The Federal Reserve has suspended interest rate hikes for three consecutive times, and a number of data reflect that the US economy is currently continuing to cool down.

  In the early morning of December 14th, Beijing time, the Federal Reserve announced its December interest rate resolution, announcing that it would suspend interest rate hikes this month. Previously, the Federal Reserve has raised interest rates 11 times in this interest rate hike cycle since March 2022. At present, the target range of the US federal funds rate is maintained at 5.25%~5.50%.

  The Fed suspended interest rate hikes three times in a row.

  According to the statement released after the meeting, the Fed believes that the current growth rate of economic activities in the United States has slowed down compared with the third quarter. Employment growth in the United States has slowed down since earlier this year. In the past year, inflation in the United States has slowed down, but it is still at a high level.

  Gao Ruidong, Chief Economist of Everbright Securities:The Federal Reserve’s monetary policy mainly needs to consider the dual goals of promoting employment and stabilizing prices, which is reflected in whether the unemployment rate data and inflation data are close to the normal level. At present, according to the latest data, although the employment data has rebounded beyond expectations, there are seasonal factors and the impact of the recovery of employment after the strike of American auto workers. On the whole, these two key indicators can reflect the tightening policy of the Fed’s continuous interest rate hike, and the effect has appeared.

  In addition, after the meeting, the Fed’s statement revealed that it believed that the current level of interest rates in the United States had reached or approached the peak, and the Fed began to discuss the timing of interest rate cuts.

  Experts said that from the current series of data and situation analysis, the Fed’s current interest rate hike process is likely to come to an end. However, the Fed needs to be more cautious about the trend of data including consumption and manufacturing investment in order to continue to judge the current monetary policy. Continued impact.

  Chief Macroeconomist of Founder Securities LuzheThe balance between the Fed’s "doing too much" and "doing too little", that is, the balance between controlling inflation and avoiding economic recession, these uncertainties and two-way risks make the current Fed’s monetary policy decision need more patience and prudence, which is also the focus repeatedly emphasized by most Fed officials.

  Since March last year, the Fed has raised interest rates 11 times in this interest rate hike cycle, ranging from the initial 25 basis points to the later 50 basis points and 75 basis points for four consecutive times. Later, the rate hike gradually slowed down. In June this year, the Fed suspended interest rate hikes once, and resumed interest rate hikes by 25 basis points in July this year. Since then, it has suspended interest rate hikes for three consecutive times. At present, the target range of the US federal funds interest rate has remained at a high level since 2001.

  A number of data reflect that the US economy continues to cool down.

  Experts said that from the comprehensive analysis of the performance of a number of US economic data, the current US economy continues to cool down, and the tight monetary policy has brought obvious impacts on the US real economy and financial markets in many aspects.

  Experts said that at present, the economic growth rate of the United States, which is superimposed with inflation factors, remains at a certain level, but after excluding the influence of inflation factors, the economic growth rate of the United States has slowed down obviously in recent months, which shows that inflation in the United States is still resilient.
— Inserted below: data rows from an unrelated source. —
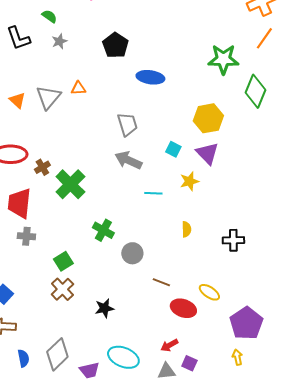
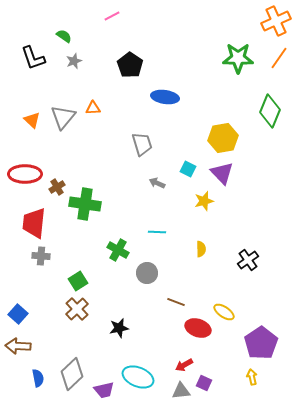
green star: (223, 59) -> (238, 58), moved
gray arrow: (128, 160) -> (157, 183), moved, size x0.6
green cross: (70, 184) -> (85, 204), turned -36
cyan line: (153, 193) -> (157, 232), moved
black cross: (233, 240) -> (248, 260), turned -35

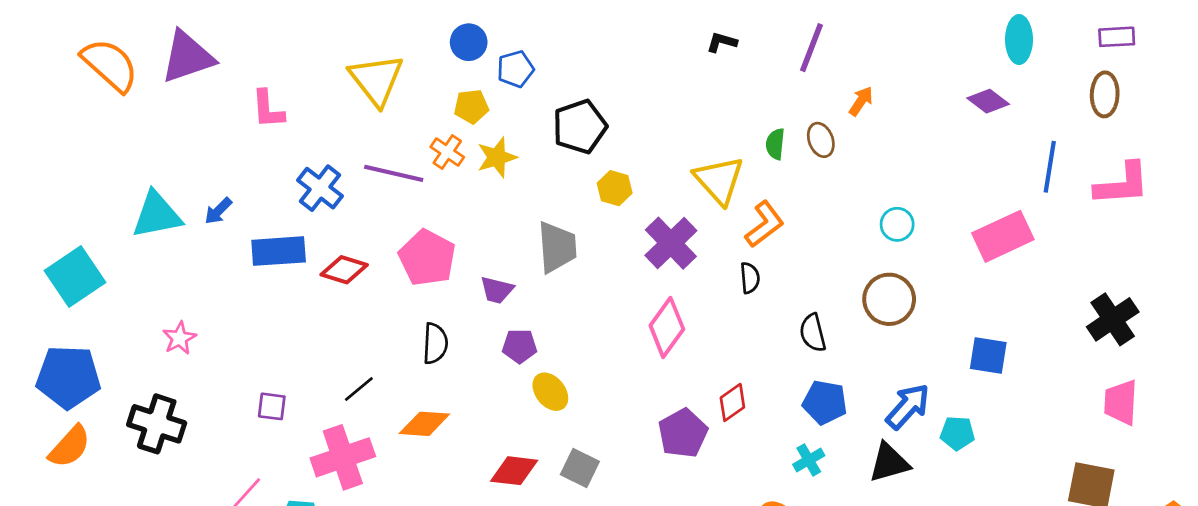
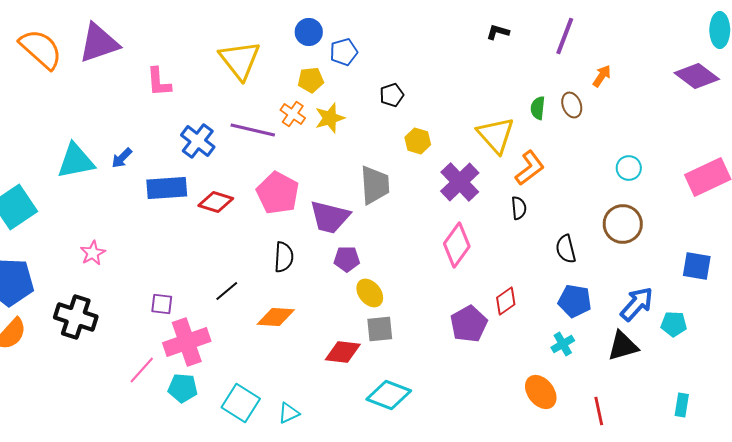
purple diamond: (988, 101) -> (697, 76), size x1.4
black pentagon: (580, 127) -> (392, 95), size x0.6
purple trapezoid: (497, 290) -> (330, 217), size x1.6
pink cross: (343, 457) -> (187, 342), moved
gray square: (580, 468) -> (380, 329), moved, turned -32

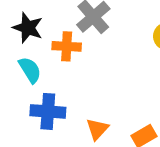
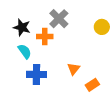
orange triangle: (97, 129) -> (74, 69), moved

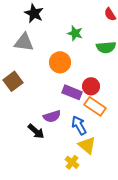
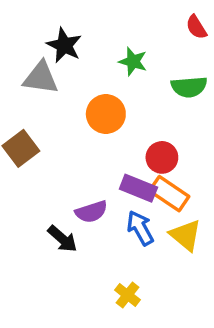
black star: (34, 13) -> (64, 45), moved
purple rectangle: (72, 92) -> (138, 188), moved
yellow triangle: (87, 145) -> (185, 235), moved

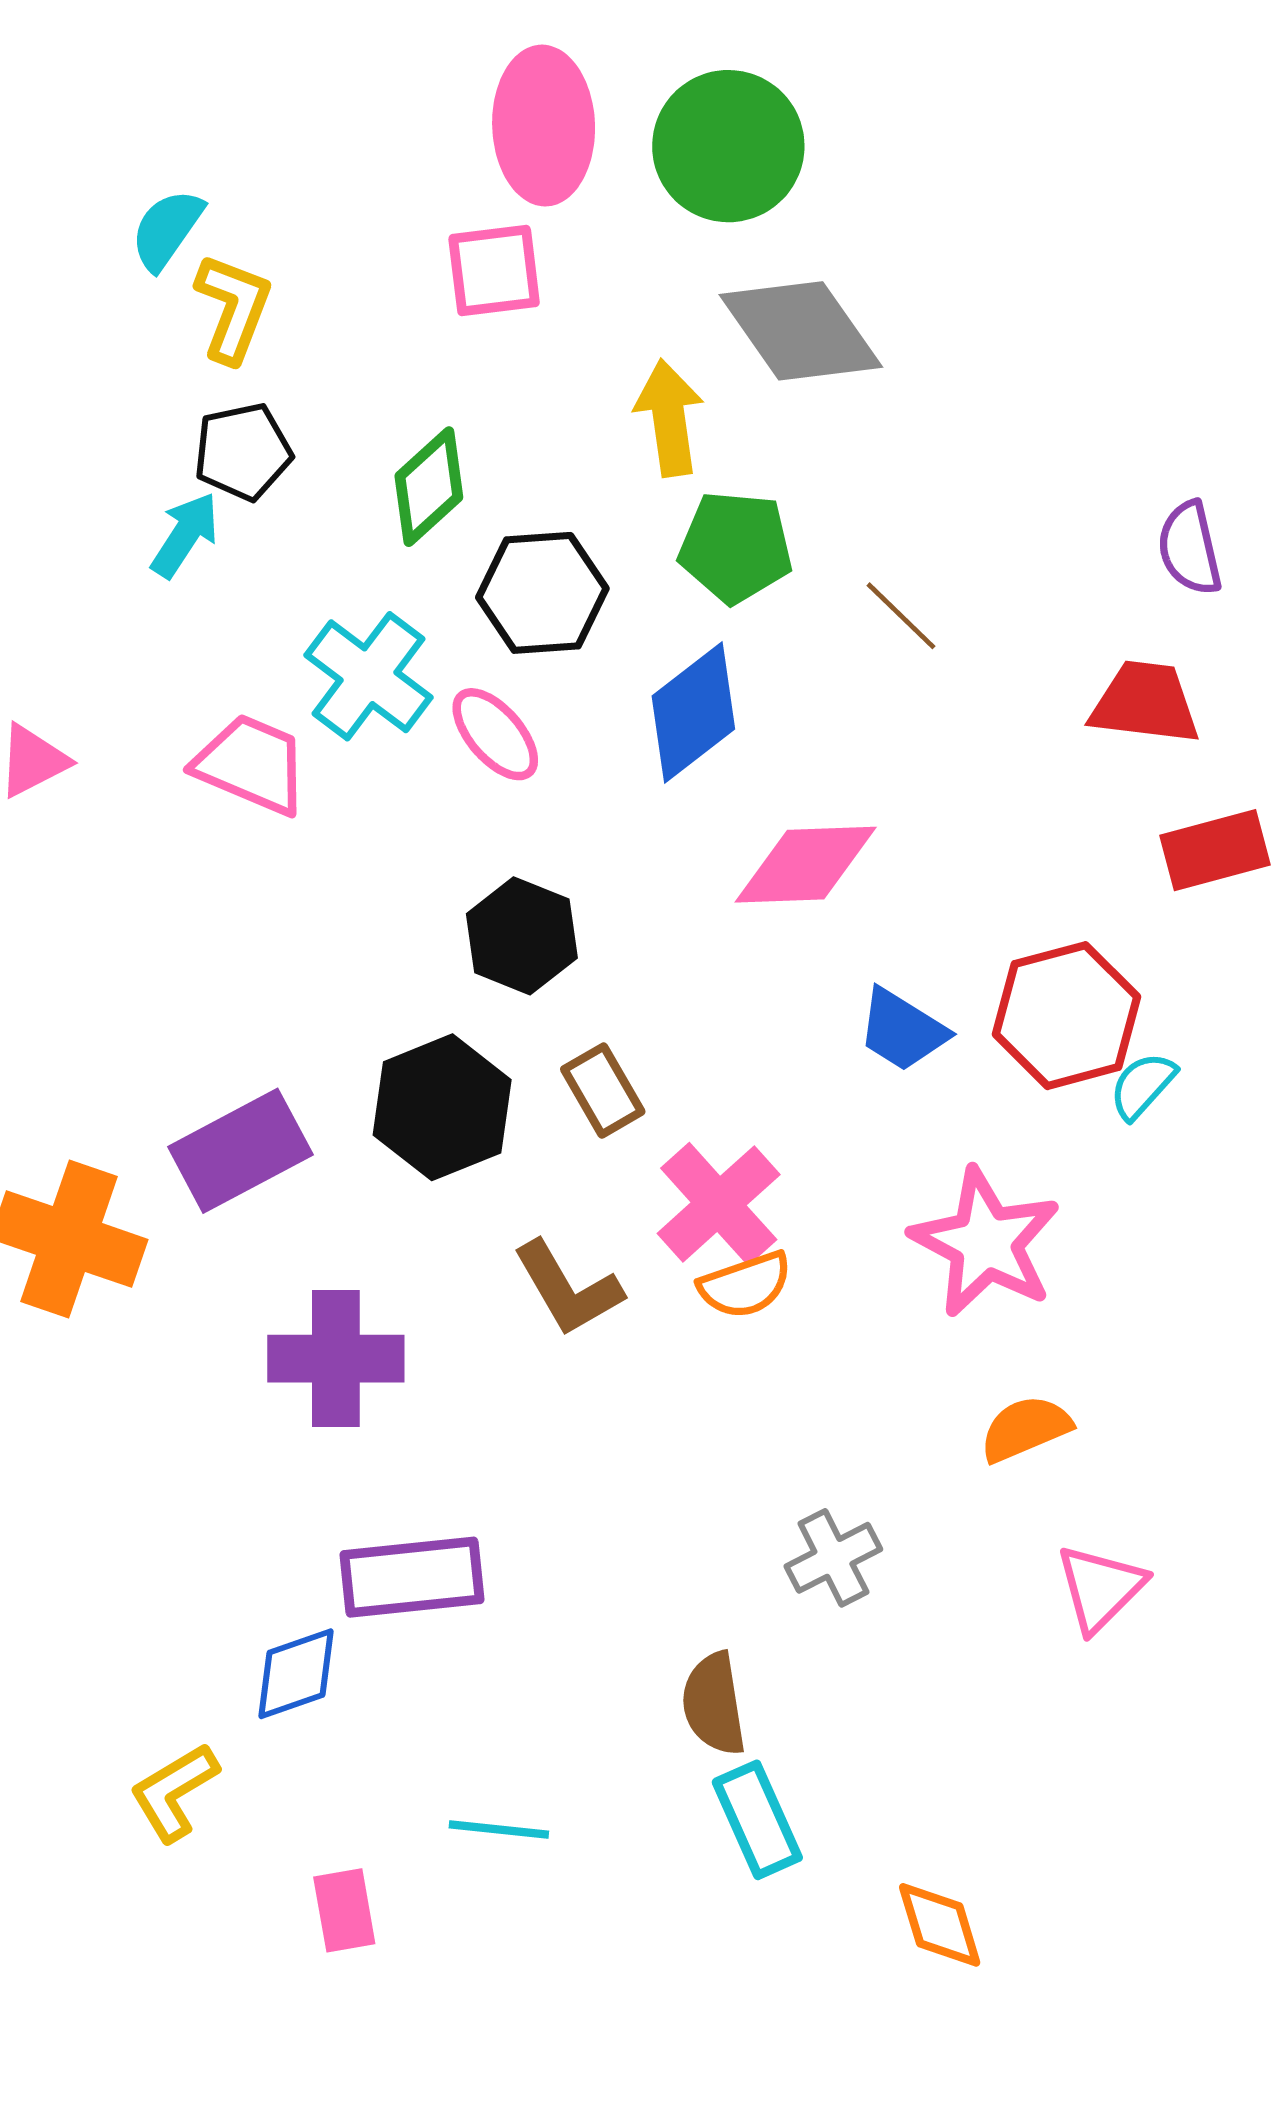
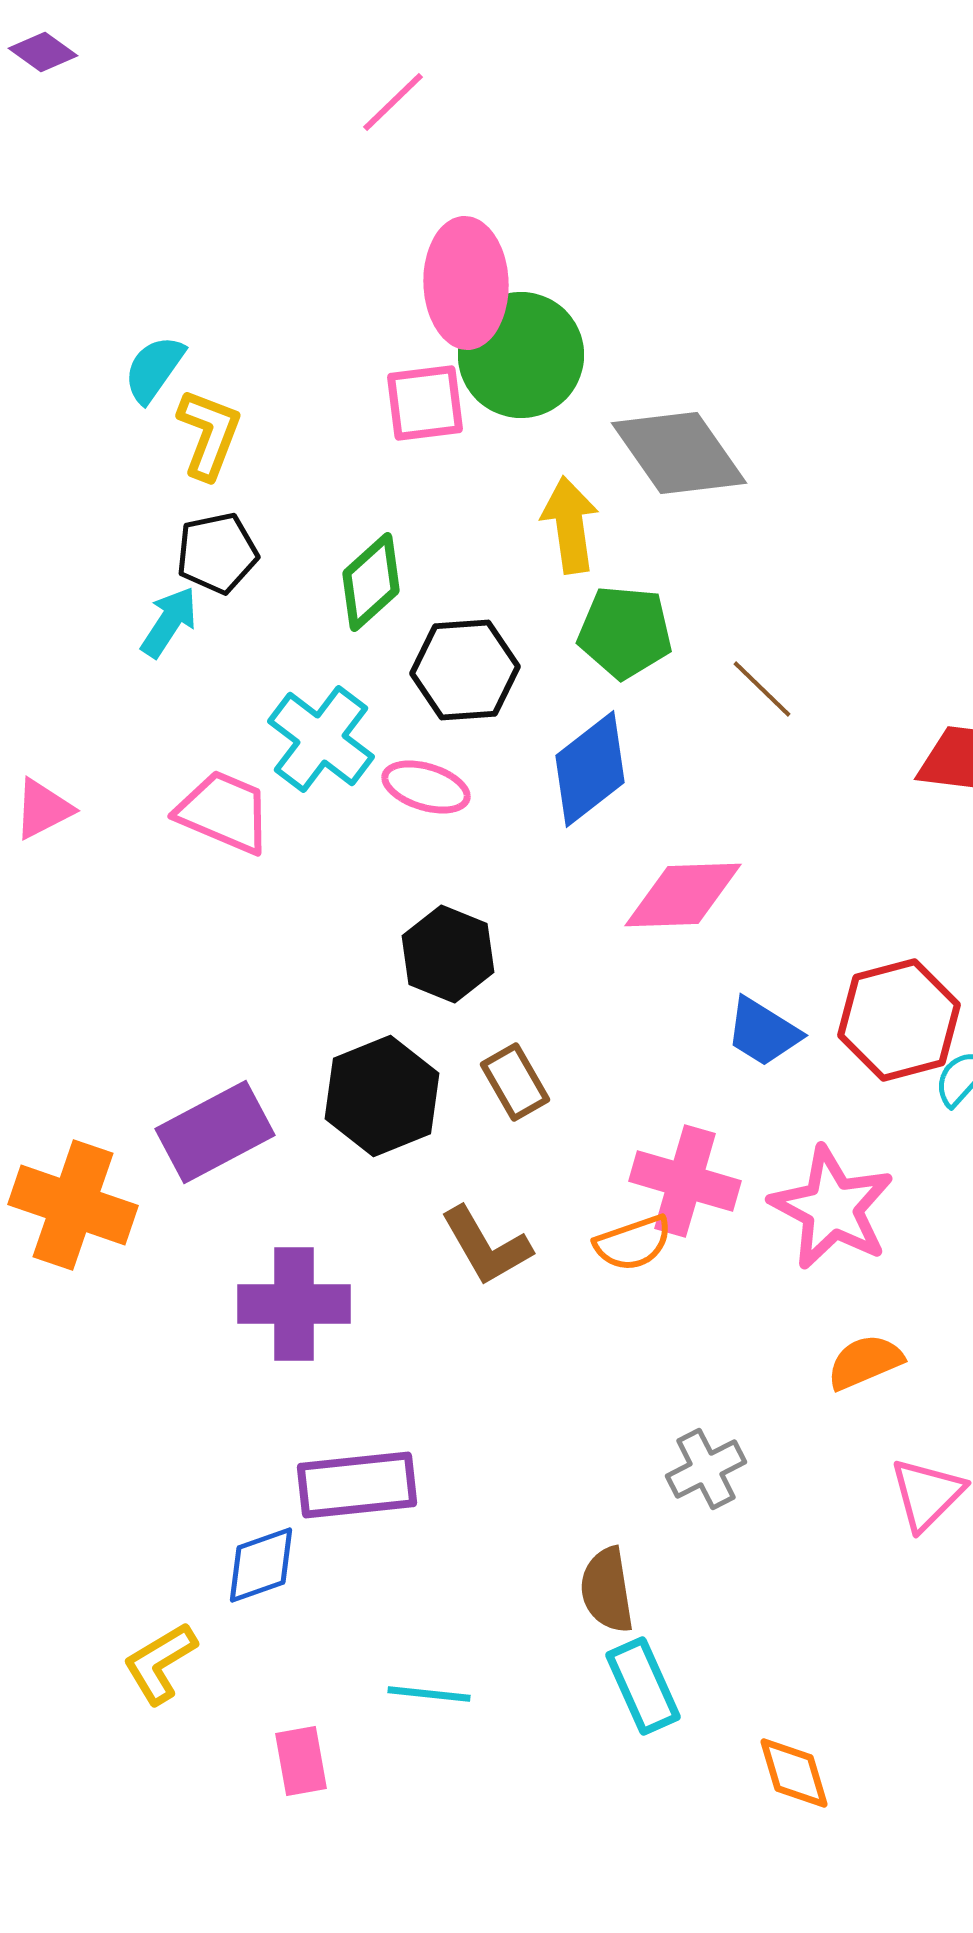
green circle: (728, 146) -> (521, 355), moved
pink ellipse: (495, 734) -> (426, 787), turned -32
pink cross: (719, 1204) -> (685, 1181), moved, turned -32

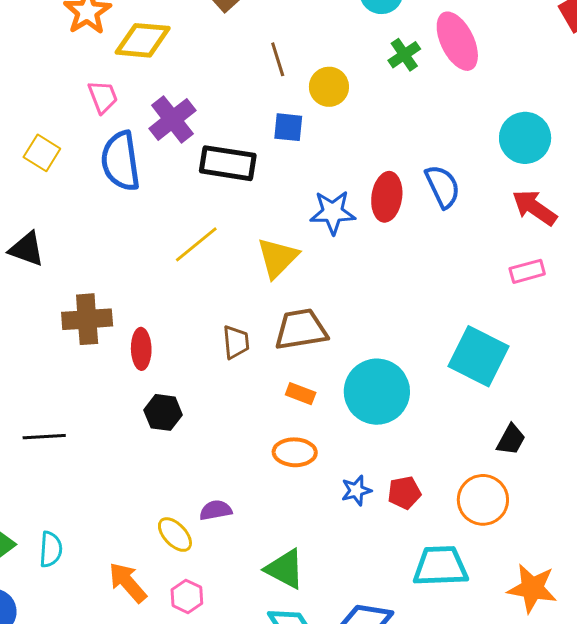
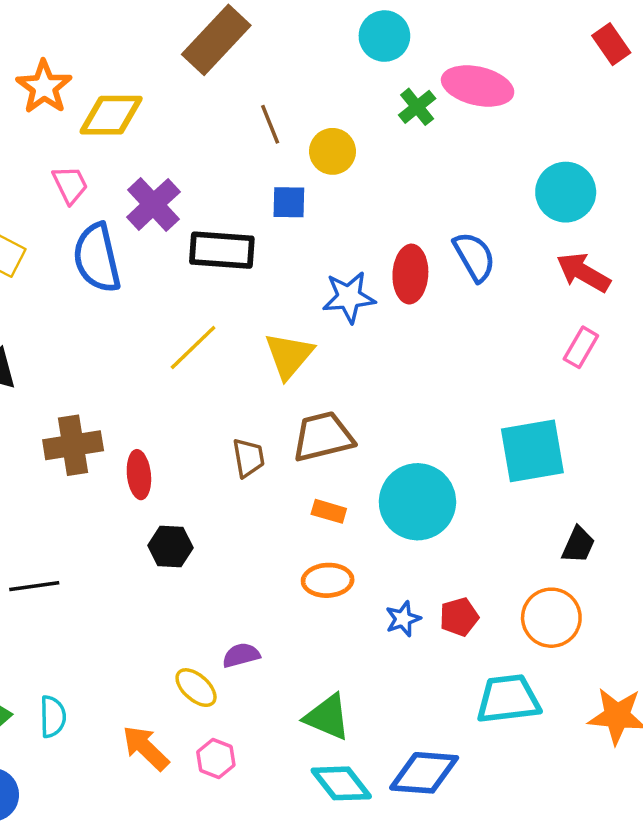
pink ellipse: (457, 41) -> (478, 86), turned -46
pink rectangle: (527, 271) -> (581, 347), turned -40
cyan square: (478, 356) -> (532, 451), turned -32

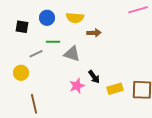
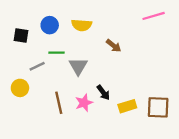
brown arrow: (94, 33) -> (114, 46), moved, turned 40
gray triangle: (72, 54) -> (78, 66), turned 42
brown line: (34, 104) -> (59, 103), moved

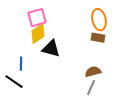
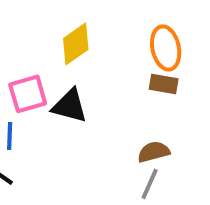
pink square: (37, 18) -> (28, 94), moved
yellow diamond: (38, 34) -> (76, 44), moved

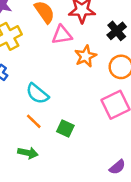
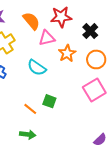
cyan semicircle: (37, 94) -> (37, 68), moved
green square: (65, 128) -> (49, 101), moved

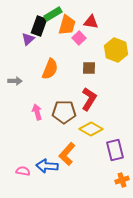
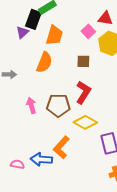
red triangle: (91, 22) -> (105, 18), moved
orange trapezoid: (67, 25) -> (54, 35), moved
pink square: (79, 38) -> (88, 31), moved

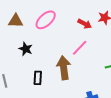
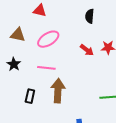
pink line: (80, 48) -> (46, 68), moved, turned 42
black star: (26, 49) -> (14, 64), moved

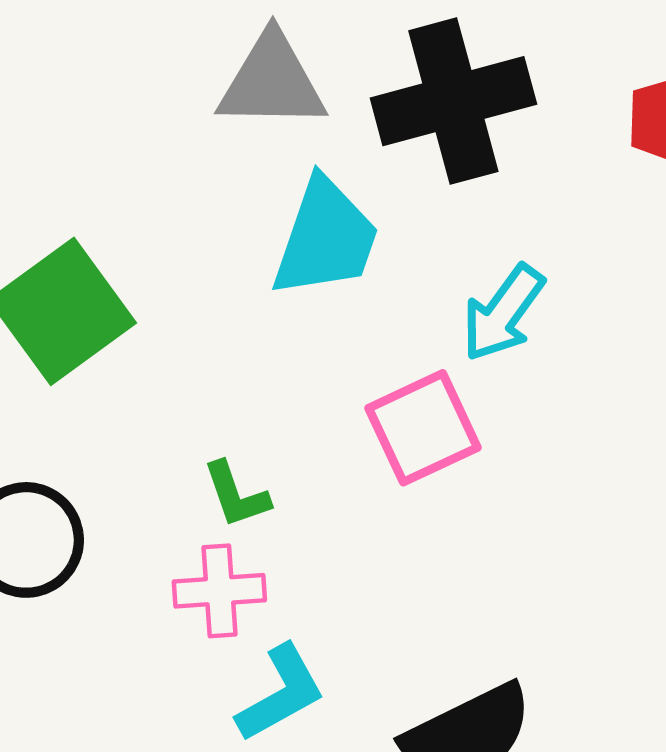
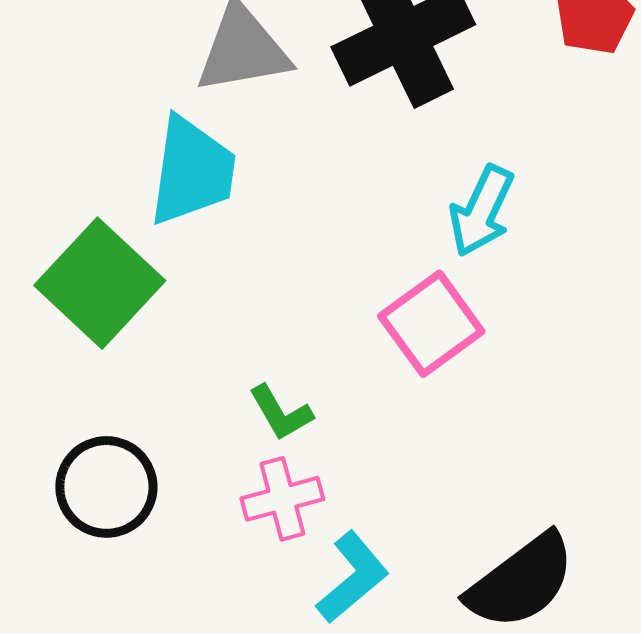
cyan trapezoid: (326, 238) -> (192, 171), moved

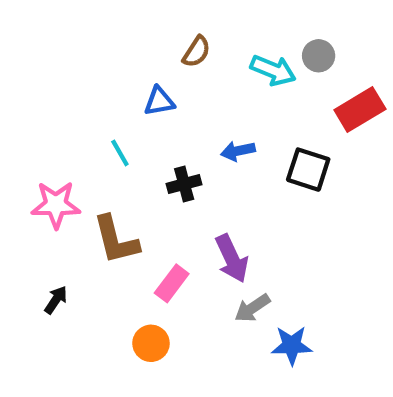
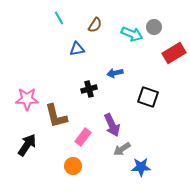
cyan line: (120, 153) -> (59, 18), moved
black square: (308, 170) -> (148, 97), moved
black arrow: (56, 300) -> (27, 145), size x1.6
  Zhao Yue, Chief Economist of Hong Kong Fortune Securities:The economic growth data of the United States this year is not as strong as the nominal value in terms of actual value. The gap between the two is the impact of inflation, which reflects that there is still relatively high inflation in the United States at present. When monetary policy was formulated and implemented, it had a transmission process in the economy, which was a gradual upward influence process, depending on how much attention was paid to the impact of monetary policy on the economy.

  Maintaining the high interest rate level, after a period of sustained action, is gradually changing the current financial environment in the United States, and thus changing the trend of the real economy in the United States. The data shows that in the United States, the bank’s best lending rate has risen from 3.25% to around 8.50% in the near future, more than doubling; This has also affected the financing rate of Moody’s AAA corporate bonds in the United States from 2.63% to about 5.67% in the near future.

  Judging from the scale of credit, the scale of industrial and commercial loans of American commercial banks has been shrinking since January this year, the year-on-year growth rate of consumer loans has dropped sharply since October last year, and the year-on-year growth rate of real estate loans has dropped sharply since March this year. In addition, the industrial output index of the United States decreased by 0.6% in October, the manufacturing output index decreased by 0.7% in October, and the performance of the supply side weakened significantly; The main real estate market index in the United States has also fallen to near this year’s low.

  Wen Bin, Chief Economist of China Minsheng Bank:At present, the economic development and financial environment in the United States have changed significantly under the influence of the interest rate hike policy. The upward interest rate will lead to the contraction of credit scale, the decline of investment growth rate and the slowdown of industrial production, which will also curb consumption. In addition, the real estate market is also weak due to the influence of high interest rates. The above situation shows that the American economy is cooling down.